### Available data
Segment Open
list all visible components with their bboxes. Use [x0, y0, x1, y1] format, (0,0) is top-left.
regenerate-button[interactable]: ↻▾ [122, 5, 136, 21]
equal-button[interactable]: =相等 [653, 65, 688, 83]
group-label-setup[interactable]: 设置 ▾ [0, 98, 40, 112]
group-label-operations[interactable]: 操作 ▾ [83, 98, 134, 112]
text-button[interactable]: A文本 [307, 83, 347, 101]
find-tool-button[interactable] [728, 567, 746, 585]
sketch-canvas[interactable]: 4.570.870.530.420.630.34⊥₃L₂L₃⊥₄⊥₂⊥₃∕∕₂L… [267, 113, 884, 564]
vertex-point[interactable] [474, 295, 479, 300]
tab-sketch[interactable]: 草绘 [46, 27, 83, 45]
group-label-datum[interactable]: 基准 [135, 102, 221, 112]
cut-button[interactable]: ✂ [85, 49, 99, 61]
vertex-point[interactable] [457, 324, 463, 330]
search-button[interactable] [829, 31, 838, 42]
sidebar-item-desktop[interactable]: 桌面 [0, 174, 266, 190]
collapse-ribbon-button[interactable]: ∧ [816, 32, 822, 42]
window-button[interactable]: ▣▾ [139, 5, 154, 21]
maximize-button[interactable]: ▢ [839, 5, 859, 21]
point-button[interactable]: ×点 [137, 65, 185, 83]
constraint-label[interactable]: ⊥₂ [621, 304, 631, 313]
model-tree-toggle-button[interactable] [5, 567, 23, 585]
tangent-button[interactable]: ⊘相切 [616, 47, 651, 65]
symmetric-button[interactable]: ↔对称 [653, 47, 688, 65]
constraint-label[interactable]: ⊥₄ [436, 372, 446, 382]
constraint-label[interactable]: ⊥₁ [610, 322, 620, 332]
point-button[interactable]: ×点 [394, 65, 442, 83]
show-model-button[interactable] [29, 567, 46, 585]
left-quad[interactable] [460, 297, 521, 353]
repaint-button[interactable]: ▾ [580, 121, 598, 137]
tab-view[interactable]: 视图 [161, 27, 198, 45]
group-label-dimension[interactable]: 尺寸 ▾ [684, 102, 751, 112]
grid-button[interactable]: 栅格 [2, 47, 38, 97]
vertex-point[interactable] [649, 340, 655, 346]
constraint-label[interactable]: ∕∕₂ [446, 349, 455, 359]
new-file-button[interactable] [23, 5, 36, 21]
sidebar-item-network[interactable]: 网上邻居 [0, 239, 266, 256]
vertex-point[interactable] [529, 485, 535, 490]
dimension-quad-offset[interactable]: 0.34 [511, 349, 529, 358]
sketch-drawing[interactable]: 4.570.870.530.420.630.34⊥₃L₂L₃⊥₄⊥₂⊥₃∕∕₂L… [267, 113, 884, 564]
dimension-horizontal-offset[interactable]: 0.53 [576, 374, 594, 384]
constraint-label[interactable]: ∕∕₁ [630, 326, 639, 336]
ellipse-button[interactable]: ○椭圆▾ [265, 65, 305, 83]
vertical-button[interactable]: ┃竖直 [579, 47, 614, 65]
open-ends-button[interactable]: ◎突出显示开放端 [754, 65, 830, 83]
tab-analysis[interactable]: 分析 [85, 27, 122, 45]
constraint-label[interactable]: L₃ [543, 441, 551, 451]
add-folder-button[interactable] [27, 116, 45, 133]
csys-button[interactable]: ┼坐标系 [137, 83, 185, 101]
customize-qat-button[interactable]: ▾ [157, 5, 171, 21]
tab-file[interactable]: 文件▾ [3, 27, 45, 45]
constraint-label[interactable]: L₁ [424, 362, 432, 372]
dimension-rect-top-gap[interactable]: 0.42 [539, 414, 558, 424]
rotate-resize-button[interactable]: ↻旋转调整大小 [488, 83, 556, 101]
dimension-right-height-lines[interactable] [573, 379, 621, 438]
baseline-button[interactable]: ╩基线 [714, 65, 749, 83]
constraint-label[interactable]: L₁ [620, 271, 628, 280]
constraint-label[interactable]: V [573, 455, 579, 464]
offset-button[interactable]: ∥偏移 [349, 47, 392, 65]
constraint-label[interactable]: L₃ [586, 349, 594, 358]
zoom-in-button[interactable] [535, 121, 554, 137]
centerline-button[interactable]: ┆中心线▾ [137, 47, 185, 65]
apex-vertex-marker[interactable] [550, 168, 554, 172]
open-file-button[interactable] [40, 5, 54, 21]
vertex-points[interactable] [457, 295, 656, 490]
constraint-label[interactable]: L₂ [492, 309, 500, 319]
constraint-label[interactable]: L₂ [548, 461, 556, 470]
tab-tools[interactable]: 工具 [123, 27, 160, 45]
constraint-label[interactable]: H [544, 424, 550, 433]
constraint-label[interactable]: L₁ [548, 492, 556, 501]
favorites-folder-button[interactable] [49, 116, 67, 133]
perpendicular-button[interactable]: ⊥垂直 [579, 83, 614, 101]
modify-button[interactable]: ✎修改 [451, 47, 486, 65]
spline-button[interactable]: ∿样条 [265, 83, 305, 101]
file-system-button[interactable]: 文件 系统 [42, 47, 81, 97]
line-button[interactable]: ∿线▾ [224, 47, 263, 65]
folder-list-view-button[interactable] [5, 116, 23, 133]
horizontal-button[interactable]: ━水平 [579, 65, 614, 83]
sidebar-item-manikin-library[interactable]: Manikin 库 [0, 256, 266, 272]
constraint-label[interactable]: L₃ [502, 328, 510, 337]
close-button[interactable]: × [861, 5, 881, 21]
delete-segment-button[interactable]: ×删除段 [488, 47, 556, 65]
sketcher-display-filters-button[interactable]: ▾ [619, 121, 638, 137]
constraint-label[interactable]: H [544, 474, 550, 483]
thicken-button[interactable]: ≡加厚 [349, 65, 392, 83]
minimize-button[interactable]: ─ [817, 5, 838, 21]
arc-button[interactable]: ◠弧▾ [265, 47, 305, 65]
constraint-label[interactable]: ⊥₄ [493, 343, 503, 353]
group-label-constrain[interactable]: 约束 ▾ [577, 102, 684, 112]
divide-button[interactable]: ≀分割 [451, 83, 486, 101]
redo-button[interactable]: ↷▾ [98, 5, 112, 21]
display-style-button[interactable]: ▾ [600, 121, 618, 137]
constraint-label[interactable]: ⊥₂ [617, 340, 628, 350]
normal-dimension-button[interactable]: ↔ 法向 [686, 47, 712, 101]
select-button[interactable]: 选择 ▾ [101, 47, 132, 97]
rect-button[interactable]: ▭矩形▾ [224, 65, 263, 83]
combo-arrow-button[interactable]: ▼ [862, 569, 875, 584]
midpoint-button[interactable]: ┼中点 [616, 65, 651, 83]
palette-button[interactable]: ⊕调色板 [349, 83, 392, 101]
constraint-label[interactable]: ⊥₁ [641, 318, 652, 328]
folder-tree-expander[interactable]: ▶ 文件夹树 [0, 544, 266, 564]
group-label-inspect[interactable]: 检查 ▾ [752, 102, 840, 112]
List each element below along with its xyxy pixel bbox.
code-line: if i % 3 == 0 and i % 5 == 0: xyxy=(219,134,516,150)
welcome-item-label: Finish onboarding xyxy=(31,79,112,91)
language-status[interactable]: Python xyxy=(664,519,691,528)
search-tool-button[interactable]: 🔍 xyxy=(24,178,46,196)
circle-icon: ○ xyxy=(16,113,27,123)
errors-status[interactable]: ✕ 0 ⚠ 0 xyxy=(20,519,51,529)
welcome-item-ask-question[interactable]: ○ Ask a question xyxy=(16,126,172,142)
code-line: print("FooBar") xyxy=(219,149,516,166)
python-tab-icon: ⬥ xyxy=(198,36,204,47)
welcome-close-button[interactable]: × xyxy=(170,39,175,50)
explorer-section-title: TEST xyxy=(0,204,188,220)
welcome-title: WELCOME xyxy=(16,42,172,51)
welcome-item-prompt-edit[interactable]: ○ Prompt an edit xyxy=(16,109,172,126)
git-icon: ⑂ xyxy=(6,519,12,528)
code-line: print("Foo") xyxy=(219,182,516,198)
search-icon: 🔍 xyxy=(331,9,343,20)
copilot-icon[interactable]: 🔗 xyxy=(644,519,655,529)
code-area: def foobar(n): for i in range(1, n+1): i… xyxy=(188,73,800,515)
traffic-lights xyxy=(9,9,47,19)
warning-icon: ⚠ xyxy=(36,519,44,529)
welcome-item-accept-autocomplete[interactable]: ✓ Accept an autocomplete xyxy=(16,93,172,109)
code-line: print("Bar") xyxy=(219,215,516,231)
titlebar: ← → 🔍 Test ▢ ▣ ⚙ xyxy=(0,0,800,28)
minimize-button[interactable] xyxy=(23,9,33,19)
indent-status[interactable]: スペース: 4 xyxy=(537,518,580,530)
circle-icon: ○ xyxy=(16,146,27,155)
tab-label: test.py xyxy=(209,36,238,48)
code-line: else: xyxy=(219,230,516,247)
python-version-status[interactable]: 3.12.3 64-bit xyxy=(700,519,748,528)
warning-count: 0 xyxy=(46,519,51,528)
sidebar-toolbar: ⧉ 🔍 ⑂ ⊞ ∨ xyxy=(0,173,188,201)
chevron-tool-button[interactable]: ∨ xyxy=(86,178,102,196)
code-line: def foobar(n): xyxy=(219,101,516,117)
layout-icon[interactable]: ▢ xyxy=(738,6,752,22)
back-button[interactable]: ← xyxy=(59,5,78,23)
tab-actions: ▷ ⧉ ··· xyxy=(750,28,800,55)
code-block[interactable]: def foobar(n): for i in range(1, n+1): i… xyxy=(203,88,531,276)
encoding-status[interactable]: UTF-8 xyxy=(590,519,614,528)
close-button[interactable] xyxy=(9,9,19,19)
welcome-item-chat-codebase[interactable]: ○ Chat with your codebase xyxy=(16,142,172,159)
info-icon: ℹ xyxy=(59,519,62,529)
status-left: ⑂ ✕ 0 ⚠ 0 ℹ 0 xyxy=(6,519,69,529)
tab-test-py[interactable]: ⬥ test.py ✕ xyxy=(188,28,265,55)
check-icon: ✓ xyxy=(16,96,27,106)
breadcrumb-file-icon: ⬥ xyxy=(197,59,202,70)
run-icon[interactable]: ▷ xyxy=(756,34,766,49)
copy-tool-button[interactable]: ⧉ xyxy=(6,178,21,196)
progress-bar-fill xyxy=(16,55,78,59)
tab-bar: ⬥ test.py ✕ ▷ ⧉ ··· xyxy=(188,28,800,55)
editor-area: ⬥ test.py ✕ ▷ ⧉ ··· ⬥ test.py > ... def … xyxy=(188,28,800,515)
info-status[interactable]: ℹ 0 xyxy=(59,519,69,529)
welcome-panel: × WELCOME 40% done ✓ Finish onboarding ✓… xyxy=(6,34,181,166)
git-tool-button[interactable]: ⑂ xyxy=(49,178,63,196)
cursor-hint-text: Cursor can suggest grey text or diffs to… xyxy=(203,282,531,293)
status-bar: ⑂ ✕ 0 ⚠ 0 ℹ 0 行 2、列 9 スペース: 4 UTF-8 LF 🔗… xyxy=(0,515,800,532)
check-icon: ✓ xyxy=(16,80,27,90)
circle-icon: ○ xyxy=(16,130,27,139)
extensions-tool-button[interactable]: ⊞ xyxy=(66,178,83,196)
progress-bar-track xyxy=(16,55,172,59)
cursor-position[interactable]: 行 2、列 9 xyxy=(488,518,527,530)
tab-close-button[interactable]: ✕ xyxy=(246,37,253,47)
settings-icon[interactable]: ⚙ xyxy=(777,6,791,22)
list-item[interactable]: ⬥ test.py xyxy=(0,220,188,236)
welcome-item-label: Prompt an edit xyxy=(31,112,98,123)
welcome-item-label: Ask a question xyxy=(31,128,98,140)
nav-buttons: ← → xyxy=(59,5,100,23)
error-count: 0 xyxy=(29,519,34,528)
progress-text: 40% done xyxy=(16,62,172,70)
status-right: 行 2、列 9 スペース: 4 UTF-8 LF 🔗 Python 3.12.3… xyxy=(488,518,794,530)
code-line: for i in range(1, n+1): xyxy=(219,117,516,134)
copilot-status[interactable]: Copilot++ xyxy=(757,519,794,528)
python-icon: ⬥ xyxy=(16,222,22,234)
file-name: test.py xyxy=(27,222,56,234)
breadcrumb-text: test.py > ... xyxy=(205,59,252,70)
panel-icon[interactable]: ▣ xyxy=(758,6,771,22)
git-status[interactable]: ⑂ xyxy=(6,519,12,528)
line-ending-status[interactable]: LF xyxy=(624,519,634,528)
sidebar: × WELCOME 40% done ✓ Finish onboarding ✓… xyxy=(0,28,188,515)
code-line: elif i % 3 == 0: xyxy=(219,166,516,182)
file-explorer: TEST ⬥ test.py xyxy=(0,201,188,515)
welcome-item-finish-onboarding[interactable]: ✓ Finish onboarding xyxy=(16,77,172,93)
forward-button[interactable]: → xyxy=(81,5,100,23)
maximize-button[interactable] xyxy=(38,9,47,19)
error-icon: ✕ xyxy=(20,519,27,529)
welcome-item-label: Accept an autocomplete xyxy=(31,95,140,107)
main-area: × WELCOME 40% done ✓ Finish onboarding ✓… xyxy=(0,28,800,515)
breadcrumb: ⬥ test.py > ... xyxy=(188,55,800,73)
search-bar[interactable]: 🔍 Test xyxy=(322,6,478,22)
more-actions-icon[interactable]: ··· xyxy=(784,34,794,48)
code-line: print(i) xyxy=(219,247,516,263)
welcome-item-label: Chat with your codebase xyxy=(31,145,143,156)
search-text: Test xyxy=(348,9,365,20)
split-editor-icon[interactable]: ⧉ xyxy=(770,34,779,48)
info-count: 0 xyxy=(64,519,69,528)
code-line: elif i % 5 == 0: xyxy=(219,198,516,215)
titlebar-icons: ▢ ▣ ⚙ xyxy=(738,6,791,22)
Segment Closed
### Aim of the task
Look above for lines with the word "breadcrumb" and copy them all.

### Solution below
breadcrumb-file-icon: ⬥ xyxy=(197,59,202,70)
breadcrumb-text: test.py > ... xyxy=(205,59,252,70)
breadcrumb: ⬥ test.py > ... xyxy=(188,55,800,73)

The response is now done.